Again let us consider a more concrete example in the images below which show the insertion (enqueuement) of an item with key $S$ in a priority queue with the the max heap representation given. Again, the corresponding array operations are shown on the right.

 We start with the heap of $n=10$ elements described by the following array, $$\begin{array}{|c|c|c|c|c|c|c|c|c|c|c|} 0 & 1 & 2 & 3 & 4 & 5 & 6 & 7 & 8 & 9 & 10 & 11\\\hline - & T & P & R & M & H & A & C & E & B & G & -\\\hline \end{array}$$ As our first step, we add the new item $S$ at index $(n+1)$, just after the right-most existing element in the array. $$\begin{array}{|c|c|c|c|c|c|c|c|c|c|c|} 0 & 1 & 2 & 3 & 4 & 5 & 6 & 7 & 8 & 9 & 10 & 11\\\hline - & T & P & R & M & H & A & C & E & B & G & \color{red}S\\\hline \end{array}$$ Recalling that the parent of the item at index $k$ is at position $\lfloor k/2 \rfloor$, we check to see if heap order has been violated by comparing the element $S$ at index $11$ with its parent $H$ at index $\lfloor 11/2 \rfloor = 5$. This parent is smaller than $S$, so heap order has indeed been violated. We thus exchange these two items. $$\begin{array}{|c|c|c|c|c|c|c|c|c|c|c|} 0 & 1 & 2 & 3 & 4 & 5 & 6 & 7 & 8 & 9 & 10 & 11\\\hline - & T & P & R & M & \color{red}S & A & C & E & B & G & \color{red}H\\\hline \end{array}$$ Again, the parent $P$ (at index $\lfloor 2 \rfloor$) of $S$ (now at index $5$) is smaller than $S$, so we similarly exchange these two items in the array. $$\begin{array}{|c|c|c|c|c|c|c|c|c|c|c|} 0 & 1 & 2 & 3 & 4 & 5 & 6 & 7 & 8 & 9 & 10 & 11\\\hline - & T & \color{red}S & R & M & \color{red}P & A & C & E & B & G & H\\\hline \end{array}$$ Seeing $T \gt S$, we know heap order has now been restored. The priority queue is now ready for additional insertions or the removal of its highest priority item.

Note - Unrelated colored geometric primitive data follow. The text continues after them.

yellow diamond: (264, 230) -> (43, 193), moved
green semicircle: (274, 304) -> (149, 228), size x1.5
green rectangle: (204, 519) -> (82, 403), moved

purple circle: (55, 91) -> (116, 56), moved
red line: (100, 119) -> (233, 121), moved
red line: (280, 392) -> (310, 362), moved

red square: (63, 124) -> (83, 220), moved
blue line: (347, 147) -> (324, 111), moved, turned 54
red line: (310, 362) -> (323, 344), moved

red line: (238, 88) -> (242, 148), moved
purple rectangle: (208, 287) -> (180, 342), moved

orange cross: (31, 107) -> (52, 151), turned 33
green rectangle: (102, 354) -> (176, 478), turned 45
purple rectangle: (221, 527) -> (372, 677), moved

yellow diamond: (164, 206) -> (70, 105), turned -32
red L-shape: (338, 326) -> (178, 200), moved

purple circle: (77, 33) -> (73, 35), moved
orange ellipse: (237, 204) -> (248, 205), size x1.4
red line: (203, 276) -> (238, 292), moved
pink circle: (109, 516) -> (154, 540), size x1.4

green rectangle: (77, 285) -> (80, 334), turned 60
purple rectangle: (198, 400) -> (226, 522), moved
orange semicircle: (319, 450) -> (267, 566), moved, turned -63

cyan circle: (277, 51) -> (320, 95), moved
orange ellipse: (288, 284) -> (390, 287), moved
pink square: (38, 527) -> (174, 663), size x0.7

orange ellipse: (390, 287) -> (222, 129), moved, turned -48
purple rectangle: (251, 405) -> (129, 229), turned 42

In the code below, we have an implementation of instance methods insert(Item item) and swim(int k) for the MaxHeap class started above, using the method of insertion just described.

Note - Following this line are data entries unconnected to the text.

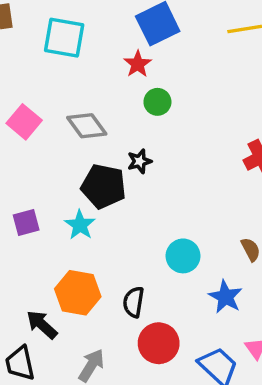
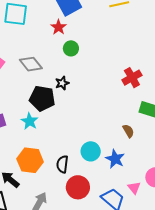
cyan circle: (183, 256) -> (91, 151), moved

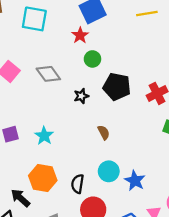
black pentagon: (42, 98) -> (117, 87), moved
brown semicircle: (128, 131) -> (104, 132), moved

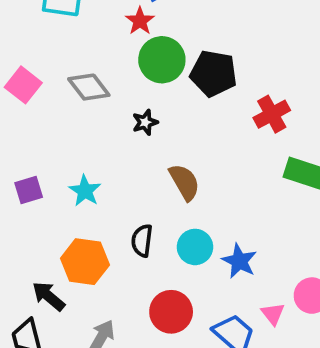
green circle: (92, 59) -> (162, 60), size x1.6
black pentagon: (117, 87) -> (213, 73), moved
brown semicircle: (104, 132) -> (184, 182), size x1.5
black semicircle: (78, 184) -> (142, 241), moved

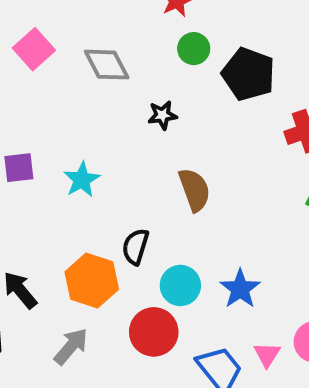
green circle: (162, 60) -> (194, 49), size x0.6
cyan circle: (195, 247) -> (180, 285), moved
orange hexagon: (85, 262) -> (92, 281), moved

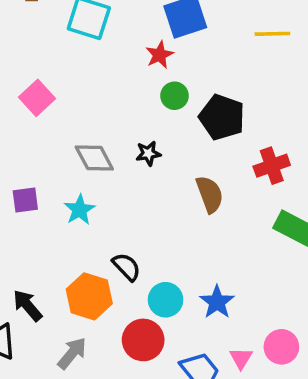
gray diamond: (107, 65) -> (94, 158), moved
brown semicircle: (195, 190) -> (210, 194), moved
black semicircle: (135, 247) -> (126, 267), turned 120

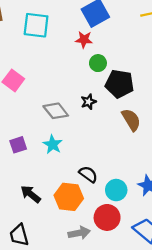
red star: (160, 55) -> (84, 40), turned -30
black pentagon: (222, 117) -> (120, 84), moved
black arrow: (28, 305) -> (31, 194), moved
gray arrow: (72, 353) -> (79, 233), moved, turned 50

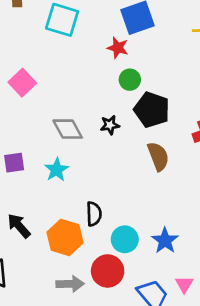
black semicircle: (88, 174) -> (94, 214), turned 42

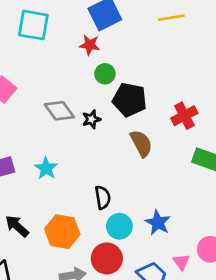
gray diamond: (68, 129) -> (59, 111), moved
black semicircle: (94, 214) -> (103, 197), moved

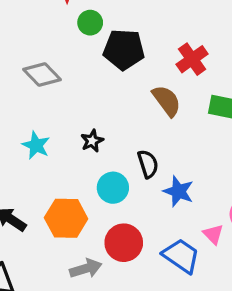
black star: (91, 119) -> (92, 141), moved
brown semicircle: (141, 143) -> (167, 101), moved
black semicircle: (103, 197) -> (148, 164), moved
cyan circle: (119, 226) -> (113, 188), moved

public void insert(Item item) {
items[size+1] = item;        // add the new item to the array
size++;                      // update the size instance variable
swim(size);                  // when heap order is violated, this will fix it
}

private void swim(int k) {
while ((k > 1) && less(k/2,k)) {     // while k is not root and greater than parent,
exch(k/2,k);                     // exchange it with its parent
k = k/2;
}
}


Note that the comparison cost of inserting items in this way into a heap-implemented priority queue is $O(\log_2 n)$.